Q. Does PRSS plan to support more programs in MetaPub?
A. PRSS continues to work with producers to support metadata for both file and live programming and to streamline the process for producers to add metadata in the ContentDepot.
Q. How do I GET the metadata?
A. Most stations will need to rely on middleware tools and applications that will work as clients of the MetaPub API to pull story level metadata, that is synchronized with ContentDepot episode content, and route it to broadcast streams. Review “The Role of Middleware” and “Middleware Vendors” sections for more information.
Q. Are there plans to send Artist/Contributor, Title/Guest, and photo for each story or song?
A. Although the API is technically capable of handling story and song level images, they are not available for every program. We are continuing to work with producers to add per-piece metadata and images for more ContentDepot programs. If the story level image is not available MetaPub will provide the program's logo.
Q. Where can we find more information about middleware providers that support MetaPub?
A. Stations can find additional information about middleware and MetaPub here in the “Role of Middleware” and “Middleware Vendor” sections of this document.
Q. We time-shift segments in our daily schedule. How should we handle that?
A. Metadata in MetaPub remains available beyond the live broadcast so if stations record live streams and broadcast them later, they should be able to set-up middleware or TagStation schedules to pull the metadata associated with the particular episode hour. Most middleware will also have options to select metadata for programs that aired in the past (yesterday or one week ago, for example).
Q. Shift vs. Shuffle? What do I do if I broadcast stories out of sequence?
A. Please note there is a distinction between “shifting” and “shuffling” pieces when it comes to metadata. Currently stations can sync MetaPub metadata for live programs recorded and played-back later, and stations can even set-up middleware to join in progress, however there is not a straightforward solution to match metadata with stories that are broadcast out of chronological order.

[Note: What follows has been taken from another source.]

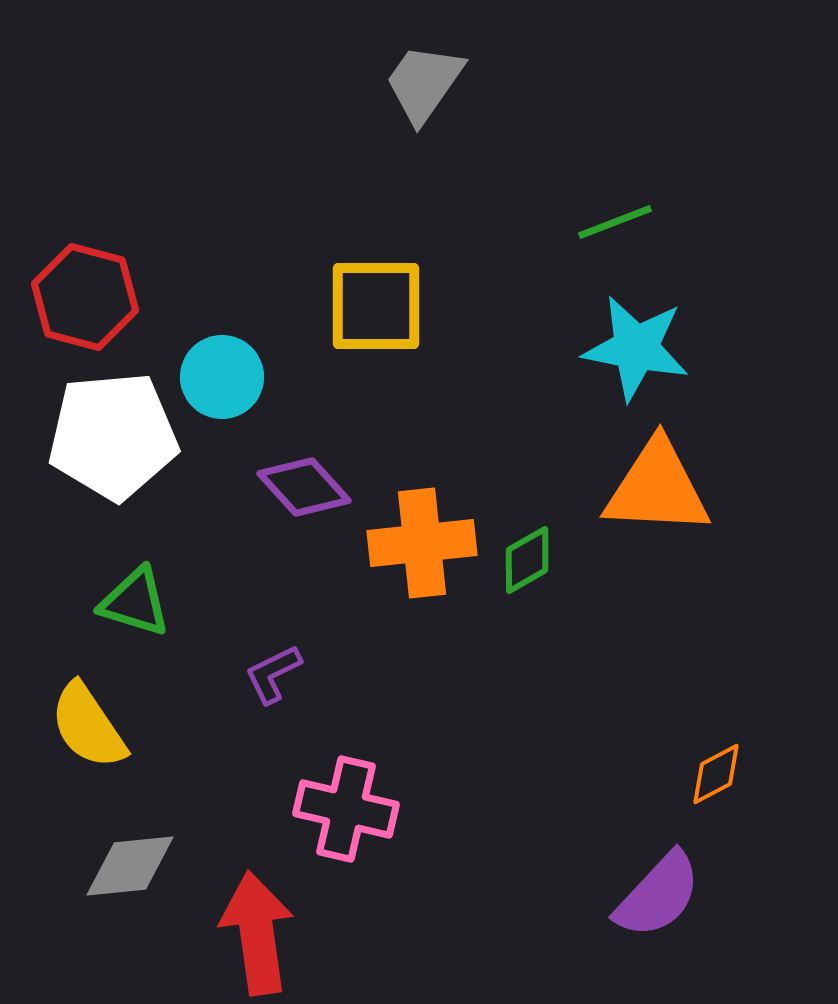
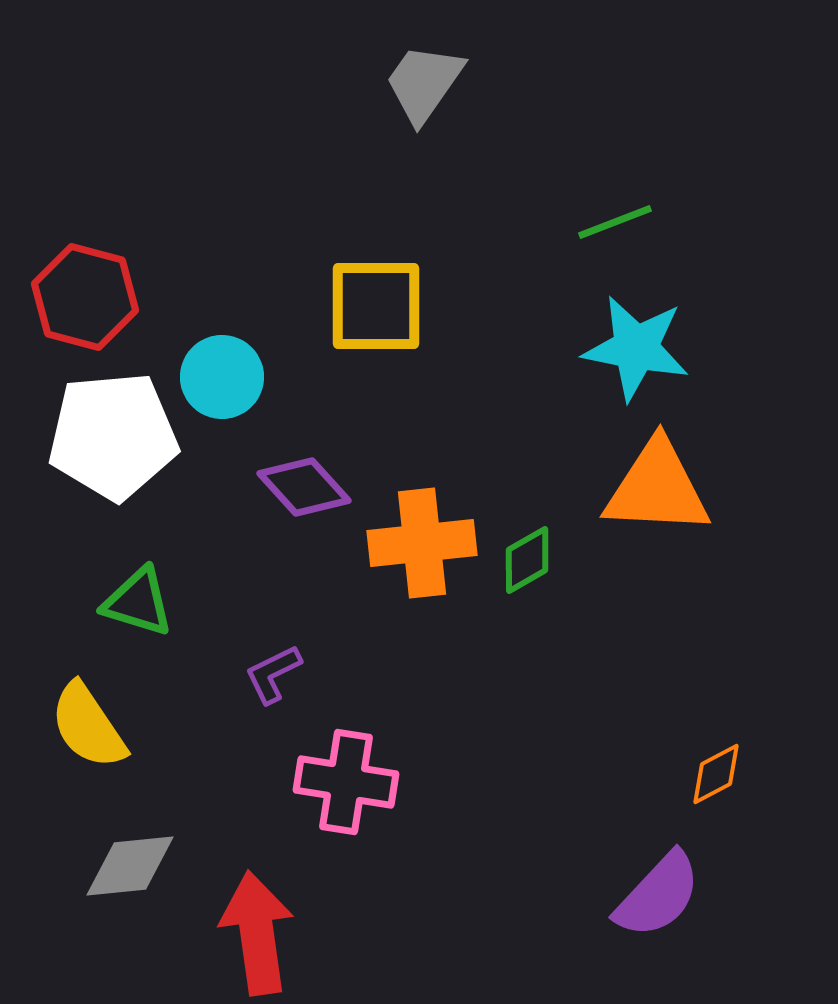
green triangle: moved 3 px right
pink cross: moved 27 px up; rotated 4 degrees counterclockwise
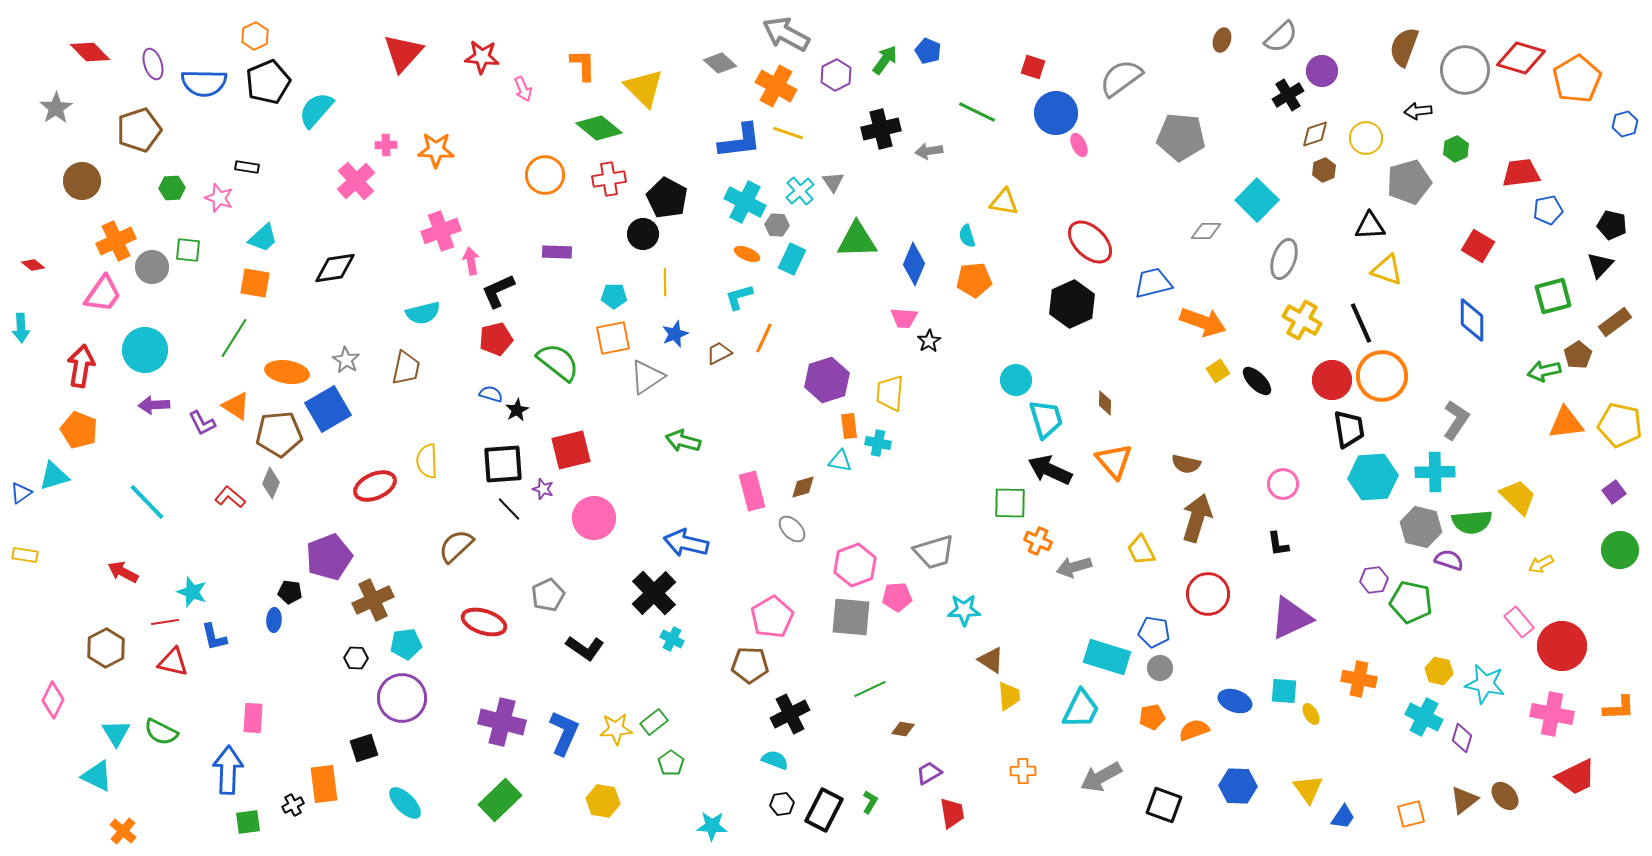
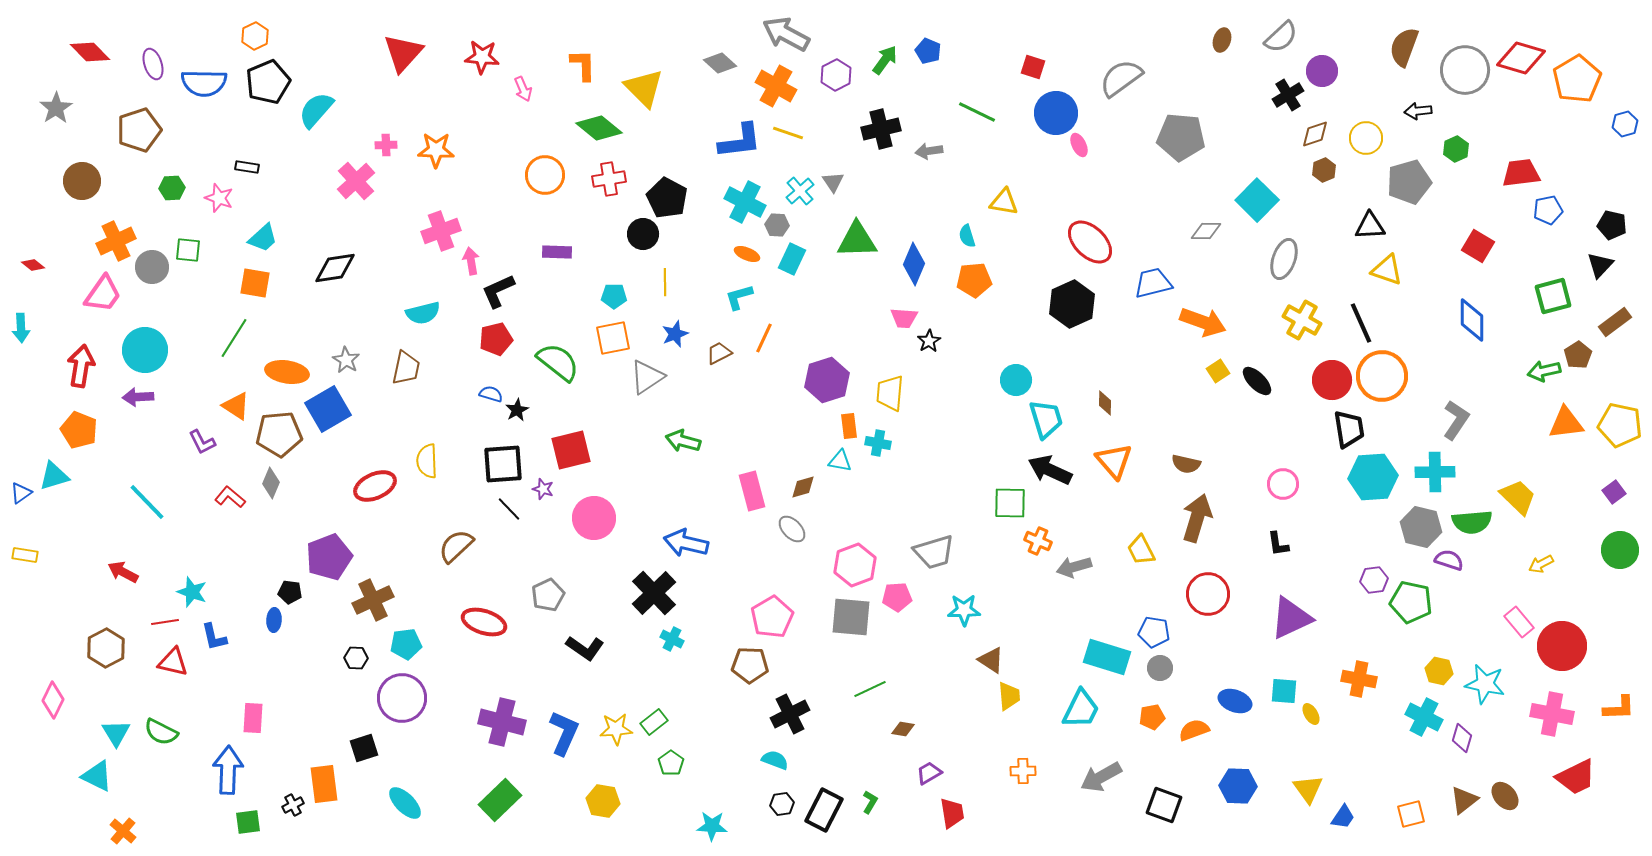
purple arrow at (154, 405): moved 16 px left, 8 px up
purple L-shape at (202, 423): moved 19 px down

Story and song metadata is synchronized with the live broadcast based on the start and end times of the individual pieces, so MetaPub works best when songs and stories air in sequence.

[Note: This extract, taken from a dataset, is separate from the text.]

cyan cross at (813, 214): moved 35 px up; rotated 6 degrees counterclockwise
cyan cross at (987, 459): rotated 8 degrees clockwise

Q. How to handle metadata during format changing pledge drives?
A. Stations should work with middleware vendors to find the best solution for this. Generally vendors will allow stations to disable and overwrite scheduled events.
Q. How to overwrite or “mute” PRSS metadata for local event coverage?
A. Most middleware vendors will offer solutions to overwrite MetaPub data with local information. You should visit the section for Local Metadata and Emergency Alerts or work with your preferred middleware vendor to identify the best solution.
Q. Do I need to establish Internet connectivity/networking connections between the studio and the transmitter?
A. Often, HD and RDS equipment is stored at the station’s transmitter site. In order for middleware to send live, dynamic metadata to equipment at the transmitter site, stations will need connectivity between their studio and transmitter. Please assess the infrastructure and bandwidth at your station. You will find more information under the “Before You Start” section of this guide.
Q. How can I get metadata on my web streaming services?
A. This will vary from station to station depending on web streaming services, but many middleware vendors offer solutions for this. We encourage you to work with your preferred middleware vendor or web development staff to find the solution that works best for you.